TASK DIRECTIONS: An exact transcription of every record is needed, leaving out the pictures.

DATA PROVIDED:

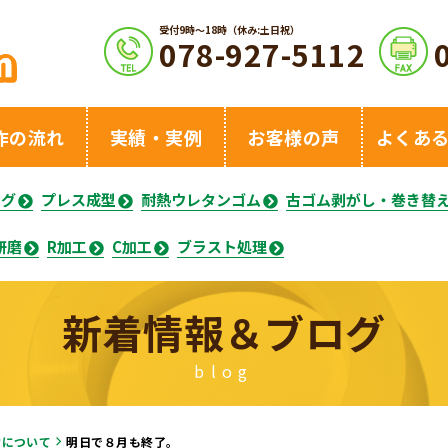
受付9時〜18時（休み:土日祝）
078-927-5112
作の流れ
実績・実例
お客様の声
よくあ
ング
プレス成型
耐熱ウレタンゴム
古ゴム剥がし・巻き替
研磨
R加工
C加工
ブラスト処理
新着情報＆ブログ
blog
営について
明日で８月も終了。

ANSWER SPACE:
受付9時〜18時（休み:土日祝）
078-927-5112
作の流れ
実績・実例
お客様の声
よくあ
ング
プレス成型
耐熱ウレタンゴム
古ゴム剥がし・巻き替
研磨
R加工
C加工
ブラスト処理
新着情報＆ブログ
blog
営について
明日で８月も終了。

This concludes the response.